The diplomat also dismissed the UAE's initial declaration that Israel would suspend its annexation of Palestinian lands in the occupied West Bank as part of the deal.

Kuwait to be the last to normalize relations with Israel

Kuwait emphasized on Saturday that the Persian Gulf kingdom will continue to uphold its firm stance against normalizing relations with Israel.

The Arabic-language al-Qabas daily newspaper, citing informed government sources, reported that Kuwait would be the last to normalize relations with Israel, after a fair and comprehensive solution to the Palestinian issue was realized.

“Kuwait’s position is consistent with its foreign policy approach established for decades in support of the Palestinian cause. It is the Arab world’s issue, and accepts its resolution once the Palestinians do. This official stance is in line with the popular discourse rejecting normalization with the usurping Zionist regime, based on the decree of the late Emir Sheikh Sabah al-Salim al-Sabah,” the sources noted.

According to the officials, the rejection of normalization with Israel is enshrined in Kuwait's constitution, which was signed into law in 1962.

Major political parties in Kuwait have strongly denounced the agreement, terming it as an “act of treason” and “a crime against the Palestinian cause, its nation as well as Arab and Muslim peoples.”

The parties said in a joint statement that the pact comes at the time when “the Zionist regime persists in its criminal practices against the Palestinian nation, either through direct or indirect acts of aggression, arrests and humiliates Palestinians, steals their lands, desecrates the al-Aqsa Mosque, and constructs settlements and displaces local residents amid utter silence of Arabs except for a number of muffled voices.”

The Kuwaiti parties also called the agreement “unjustified and useless to the Emirati nation besides Arab and Muslim peoples.”

In Turkey, the ruling Justice and Development Party (AKP) criticized the deal as "political suicide". 

“Putting ‘normalization’ on the agenda without considering Israel's aggression in Eastern al-Quds and the occupied West Bank and mentioning the Palestine state with East al-Quds as its capital means accepting Israeli aggression,” party spokesman Omer Celik tweeted. 

Celik said the UAE move should be viewed along with its policies in Yemen and Libya, emphasizing that Abu Dhabi is sowing the seeds of hatred within communities in the Middle East.

President Tayyip Erdogan said on Friday Turkey was considering suspending diplomatic ties with the United Arab Emirates and withdrawing its ambassador. 

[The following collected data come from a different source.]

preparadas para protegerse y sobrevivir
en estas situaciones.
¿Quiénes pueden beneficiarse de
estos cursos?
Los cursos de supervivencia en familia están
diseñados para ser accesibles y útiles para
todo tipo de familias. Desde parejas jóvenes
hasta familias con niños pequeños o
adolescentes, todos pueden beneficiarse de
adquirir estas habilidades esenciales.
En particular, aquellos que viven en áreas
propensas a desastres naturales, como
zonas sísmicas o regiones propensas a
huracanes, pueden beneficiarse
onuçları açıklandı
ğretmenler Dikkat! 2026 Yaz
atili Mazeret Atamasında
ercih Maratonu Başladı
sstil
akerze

But many observers viewed the threat as another instance of Ankara's typical grandstanding. They believe Turkey's harsh rhetoric has more to do with its dispute with the UAE over Qatar, the Muslim Brotherhood and other issues than with Palestine.

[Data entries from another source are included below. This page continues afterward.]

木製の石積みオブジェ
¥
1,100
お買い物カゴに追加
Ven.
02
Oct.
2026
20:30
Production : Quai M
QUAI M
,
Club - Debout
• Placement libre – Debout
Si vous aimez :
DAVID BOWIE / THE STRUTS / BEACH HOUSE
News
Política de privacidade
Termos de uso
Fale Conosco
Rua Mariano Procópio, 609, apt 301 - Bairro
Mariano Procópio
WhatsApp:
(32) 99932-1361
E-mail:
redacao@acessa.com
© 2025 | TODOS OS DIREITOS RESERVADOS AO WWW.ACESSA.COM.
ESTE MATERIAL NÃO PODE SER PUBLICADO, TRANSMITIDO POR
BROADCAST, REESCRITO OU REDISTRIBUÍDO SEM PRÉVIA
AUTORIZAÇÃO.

Despite periodic hiccups in relations, Turkey and Israel have traditionally been close allies so much so that the Israeli air force used to train in Turkish air space until recently. 

Former Turkish defense minister Vecdi Gonul said in 2010 that Turkey and Israel would remain allies as long as their interests align. In fact, there are many areas where their interests converge, including on both sides' push to topple the Syrian government. 

PLO: Arab League chief should condemn deal or resign

Meanwhile, Secretary General of the Executive Committee of the Palestine Liberation Organization (PLO) Saeb Erekat called for Arab League chief Ahmed Aboul Gheit to either denounce the UAE-Israel normalization deal or step down.

“If he is not able to issue a statement condemning the UAE-Israeli normalization pact, he should resign then,” Arabic-language Quds Press International News Agency quoted Erekat as saying.

The senior Palestinian official underlined that Palestinians can decide the fate of their own homeland, saying the normalization agreement was a “stab in the back of Palestinians.”

Erekat went on to say that Abu Dhabi broke off its relations with Palestine back in 2014, adding he was not “surprised with its deal with the Israeli regime.”

The veteran Palestinian negotiator denounced the UAE's agreement as “accession to the Zionist scheme.”

“If you are a sovereign state, you should clarify your interest in the normalization deal with Israel,” Erekat challenged the UAE.